“Relatively low” oil levels on the Viking Sky triggered the cruise ship’s engines issues over the weekend off the coast of Norway, an official said Wednesday.
The vessel – which had more than 1,300 passengers and crew members on board – signaled for help on Saturday after its engines cut out amid stormy weather.
The “direct cause” of the ship’s problems was an insufficient amount of lubricating oil reaching its engines, Lars Alvestad, the acting director general of the Norwegian Maritime Authority, said, according to The Associated Press.
“The heavy seas probably caused movements in the tanks so large that the supply to the lubricating oil pumps stopped,” Alvestad said. “This triggered an alarm indicating a low level of lubrication oil, which in turn, shortly thereafter, caused an automatic shutdown of the engines.”

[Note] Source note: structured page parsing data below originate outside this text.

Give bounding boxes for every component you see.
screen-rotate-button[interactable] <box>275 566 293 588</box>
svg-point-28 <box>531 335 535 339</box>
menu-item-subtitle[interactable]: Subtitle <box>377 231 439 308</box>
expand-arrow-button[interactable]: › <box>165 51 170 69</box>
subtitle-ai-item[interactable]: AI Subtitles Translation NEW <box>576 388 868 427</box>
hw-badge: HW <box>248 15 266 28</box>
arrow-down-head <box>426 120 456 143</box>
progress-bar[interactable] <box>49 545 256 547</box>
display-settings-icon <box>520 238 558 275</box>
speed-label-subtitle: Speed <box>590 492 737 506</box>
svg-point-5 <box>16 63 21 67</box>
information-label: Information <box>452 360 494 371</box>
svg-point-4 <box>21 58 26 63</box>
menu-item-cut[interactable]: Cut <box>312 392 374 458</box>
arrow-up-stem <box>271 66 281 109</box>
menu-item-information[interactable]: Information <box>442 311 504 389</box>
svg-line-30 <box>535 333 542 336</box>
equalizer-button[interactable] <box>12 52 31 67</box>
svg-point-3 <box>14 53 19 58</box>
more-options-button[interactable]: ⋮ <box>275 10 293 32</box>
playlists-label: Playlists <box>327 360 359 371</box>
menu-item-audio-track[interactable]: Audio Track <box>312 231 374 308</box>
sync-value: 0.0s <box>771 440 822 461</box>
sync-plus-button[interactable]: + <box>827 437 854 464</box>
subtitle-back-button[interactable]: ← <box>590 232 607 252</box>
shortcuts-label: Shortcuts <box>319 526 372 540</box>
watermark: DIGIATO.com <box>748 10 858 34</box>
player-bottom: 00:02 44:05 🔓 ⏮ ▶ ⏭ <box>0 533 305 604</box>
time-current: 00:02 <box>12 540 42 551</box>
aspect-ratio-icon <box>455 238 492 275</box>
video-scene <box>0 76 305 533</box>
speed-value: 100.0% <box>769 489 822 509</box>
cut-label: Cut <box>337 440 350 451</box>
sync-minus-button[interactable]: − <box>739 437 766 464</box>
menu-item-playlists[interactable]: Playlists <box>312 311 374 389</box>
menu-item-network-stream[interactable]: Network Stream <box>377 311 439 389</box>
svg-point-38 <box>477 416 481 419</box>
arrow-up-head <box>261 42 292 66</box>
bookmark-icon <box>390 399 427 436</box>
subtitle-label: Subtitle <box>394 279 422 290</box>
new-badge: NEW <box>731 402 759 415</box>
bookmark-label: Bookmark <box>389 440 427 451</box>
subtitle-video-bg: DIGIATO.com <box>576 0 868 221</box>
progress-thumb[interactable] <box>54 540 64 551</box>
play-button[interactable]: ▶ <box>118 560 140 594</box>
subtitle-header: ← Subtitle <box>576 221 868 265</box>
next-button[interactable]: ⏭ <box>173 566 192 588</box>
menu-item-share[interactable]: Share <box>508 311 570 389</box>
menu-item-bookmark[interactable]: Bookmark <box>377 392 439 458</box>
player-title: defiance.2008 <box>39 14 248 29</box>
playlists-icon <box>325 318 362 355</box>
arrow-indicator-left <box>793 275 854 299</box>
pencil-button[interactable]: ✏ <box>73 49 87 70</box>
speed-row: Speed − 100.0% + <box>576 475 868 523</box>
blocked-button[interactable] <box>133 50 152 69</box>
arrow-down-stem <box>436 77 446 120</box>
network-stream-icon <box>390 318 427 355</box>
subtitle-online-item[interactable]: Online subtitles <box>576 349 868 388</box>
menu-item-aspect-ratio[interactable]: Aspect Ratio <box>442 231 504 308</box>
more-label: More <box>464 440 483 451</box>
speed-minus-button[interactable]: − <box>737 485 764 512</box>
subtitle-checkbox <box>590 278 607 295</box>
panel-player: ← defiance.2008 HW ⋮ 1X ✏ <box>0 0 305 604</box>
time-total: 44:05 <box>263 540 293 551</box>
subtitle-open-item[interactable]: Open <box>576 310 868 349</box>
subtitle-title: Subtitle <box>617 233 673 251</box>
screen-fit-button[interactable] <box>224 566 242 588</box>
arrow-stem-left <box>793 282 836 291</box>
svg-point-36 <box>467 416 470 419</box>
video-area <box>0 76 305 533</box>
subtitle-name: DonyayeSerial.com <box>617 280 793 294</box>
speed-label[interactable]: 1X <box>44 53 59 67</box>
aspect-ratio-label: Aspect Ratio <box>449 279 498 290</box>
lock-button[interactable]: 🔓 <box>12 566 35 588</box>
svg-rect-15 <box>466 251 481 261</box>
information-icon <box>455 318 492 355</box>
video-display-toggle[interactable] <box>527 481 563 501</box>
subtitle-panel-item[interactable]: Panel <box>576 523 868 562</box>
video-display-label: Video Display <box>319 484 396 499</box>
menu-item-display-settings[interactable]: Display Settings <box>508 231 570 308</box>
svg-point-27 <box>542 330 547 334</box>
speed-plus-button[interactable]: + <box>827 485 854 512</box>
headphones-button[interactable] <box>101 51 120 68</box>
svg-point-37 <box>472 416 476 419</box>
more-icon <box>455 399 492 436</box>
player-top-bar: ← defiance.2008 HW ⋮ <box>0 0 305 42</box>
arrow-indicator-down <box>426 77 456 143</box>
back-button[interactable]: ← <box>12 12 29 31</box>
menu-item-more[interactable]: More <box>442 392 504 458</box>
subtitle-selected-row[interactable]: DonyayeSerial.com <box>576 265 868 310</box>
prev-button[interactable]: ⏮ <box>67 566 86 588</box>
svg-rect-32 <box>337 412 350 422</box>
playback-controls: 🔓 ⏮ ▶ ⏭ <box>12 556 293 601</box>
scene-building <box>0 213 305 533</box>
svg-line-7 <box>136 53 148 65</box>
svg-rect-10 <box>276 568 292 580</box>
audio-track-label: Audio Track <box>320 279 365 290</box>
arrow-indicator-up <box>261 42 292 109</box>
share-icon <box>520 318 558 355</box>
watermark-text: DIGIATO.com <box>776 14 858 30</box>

The Viking Sky managed to drop anchor in a bay, allowing responders to begin the evacuation. Five helicopters were used to individually airlift passengers off the ship, as rough conditions ruled out evacuations by boat.
The rescue operation ended Sunday when the engines restarted after 479 passengers had been airlifted to land. The ship traveled under its own power to a Norwegian port with nearly 900 passengers and crew members remaining onboard.
The Viking Sky “suffered power 'blackout' in challenging weather conditions,” Alvestad said, adding that the ship’s low oil levels were still “within set limits.”